Parliamo di Catania: come giudica l’azione di governo della giunta Pogliese? Per le prossime amministrative, secondo lei, il M5S dovrebbe andare da solo (rischiando un altro “caso” Grasso) o in alleanza con il centro sinistra?

“Con Pogliese la città non sta vivendo nessun cambiamento. L’emergenza è quella del lavoro, del potenziamento della pubblica amministrazione ma non è cambiato nulla nonostante i fondi destinati al Comune. Ricordo che grazie al M5S, Catania è stata salvata dal fallimento ma ora tocca all’amministrazione dare risposte. Anche per quanto concerne la Città Metropolitana siamo all’anno zero su manutenzione, infrastrutture, scuole, progettualità. E poi il grande tema delle periferie: sono totalmente abbandonate e diventano terreno fertile solo per la campagna elettorale. Sto seguendo la vicenda incredibile della Cittadella della Polizia di Librino che rischiava di diventare una delle tante incompiute. Mi auguro che, così come accadrà con il governo della Regione, anche a Catania si possa chiudere con la stagione del centro destra e anche qui occorre costruire una proposta alternativa. Io non ho tabù sulle coalizioni: mi interessa che vi siano persone oneste e capaci”.

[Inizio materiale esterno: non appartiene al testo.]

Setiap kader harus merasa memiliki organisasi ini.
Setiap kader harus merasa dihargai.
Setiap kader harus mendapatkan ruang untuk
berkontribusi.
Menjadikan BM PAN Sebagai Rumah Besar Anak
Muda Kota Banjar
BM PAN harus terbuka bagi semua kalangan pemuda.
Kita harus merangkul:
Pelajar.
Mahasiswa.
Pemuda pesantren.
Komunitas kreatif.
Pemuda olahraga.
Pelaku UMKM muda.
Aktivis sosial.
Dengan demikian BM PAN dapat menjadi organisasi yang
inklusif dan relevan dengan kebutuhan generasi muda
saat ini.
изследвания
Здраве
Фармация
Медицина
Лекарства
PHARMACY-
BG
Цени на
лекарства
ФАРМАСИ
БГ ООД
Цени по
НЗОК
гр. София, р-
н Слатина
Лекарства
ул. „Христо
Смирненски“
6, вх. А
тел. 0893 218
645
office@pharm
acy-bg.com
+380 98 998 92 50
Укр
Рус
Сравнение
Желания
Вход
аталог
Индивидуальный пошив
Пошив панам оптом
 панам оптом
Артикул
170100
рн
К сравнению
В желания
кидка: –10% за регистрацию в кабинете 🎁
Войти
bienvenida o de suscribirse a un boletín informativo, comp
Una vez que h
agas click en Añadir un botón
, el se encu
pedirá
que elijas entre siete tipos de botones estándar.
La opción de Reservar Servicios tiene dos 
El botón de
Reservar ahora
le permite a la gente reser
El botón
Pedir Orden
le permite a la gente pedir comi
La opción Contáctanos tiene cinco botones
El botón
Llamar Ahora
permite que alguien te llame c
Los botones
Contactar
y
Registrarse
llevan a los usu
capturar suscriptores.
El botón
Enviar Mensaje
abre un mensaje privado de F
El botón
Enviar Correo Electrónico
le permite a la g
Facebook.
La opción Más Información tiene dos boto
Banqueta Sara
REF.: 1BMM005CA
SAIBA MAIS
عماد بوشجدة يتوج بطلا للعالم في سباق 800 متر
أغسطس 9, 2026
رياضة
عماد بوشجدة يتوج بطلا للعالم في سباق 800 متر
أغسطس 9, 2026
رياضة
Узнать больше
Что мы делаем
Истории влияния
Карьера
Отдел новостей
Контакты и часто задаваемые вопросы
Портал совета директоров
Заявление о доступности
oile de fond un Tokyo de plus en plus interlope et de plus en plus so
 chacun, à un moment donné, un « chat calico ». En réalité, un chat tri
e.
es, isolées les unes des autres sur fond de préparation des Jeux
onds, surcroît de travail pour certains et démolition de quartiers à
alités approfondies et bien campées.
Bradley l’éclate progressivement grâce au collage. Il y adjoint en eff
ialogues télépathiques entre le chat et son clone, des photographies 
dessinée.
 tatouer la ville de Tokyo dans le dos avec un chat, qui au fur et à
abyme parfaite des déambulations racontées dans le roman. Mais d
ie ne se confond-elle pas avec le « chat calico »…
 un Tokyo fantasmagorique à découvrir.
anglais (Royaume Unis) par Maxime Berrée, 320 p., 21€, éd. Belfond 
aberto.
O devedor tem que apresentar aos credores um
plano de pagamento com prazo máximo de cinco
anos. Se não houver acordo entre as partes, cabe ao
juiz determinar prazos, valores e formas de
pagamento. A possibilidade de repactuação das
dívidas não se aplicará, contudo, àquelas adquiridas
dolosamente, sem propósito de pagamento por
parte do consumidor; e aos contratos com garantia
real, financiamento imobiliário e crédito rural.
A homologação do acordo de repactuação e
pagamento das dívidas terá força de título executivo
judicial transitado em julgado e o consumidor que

La politica già in passato aveva perso il suo appeal tra la gente e di questo il Movimento ne aveva fatto un punto di forza. Adesso anche i pentastellati sono considerati alla pari delle altre forze politiche. Se dovesse mandare un messaggio ai suoi elettori e ai cittadini per il futuro cosa direbbe loro?

“Il M5S è ormai un partito e il messaggio di Conte all’assemblea è stato chiaro. Credo che il M5S rappresenti ancora qualcosa di nuovo ma serve non perdere il coraggio. Mi rivolgo ai tanti elettori che ci hanno dato fiducia e mi rivolgo anche ai tanti colleghi con cui ho un ottimo rapporto: serve essere coraggiosi. Bisogna andare oltre gli schemi, oltre il bipolarismo tra destra e sinistra e andare oltre tutelando la posizione dell’Italia prima di tutto. Prima dell’Europa, prima degli altri Paesi: occorre tutelare la nostra nazione”.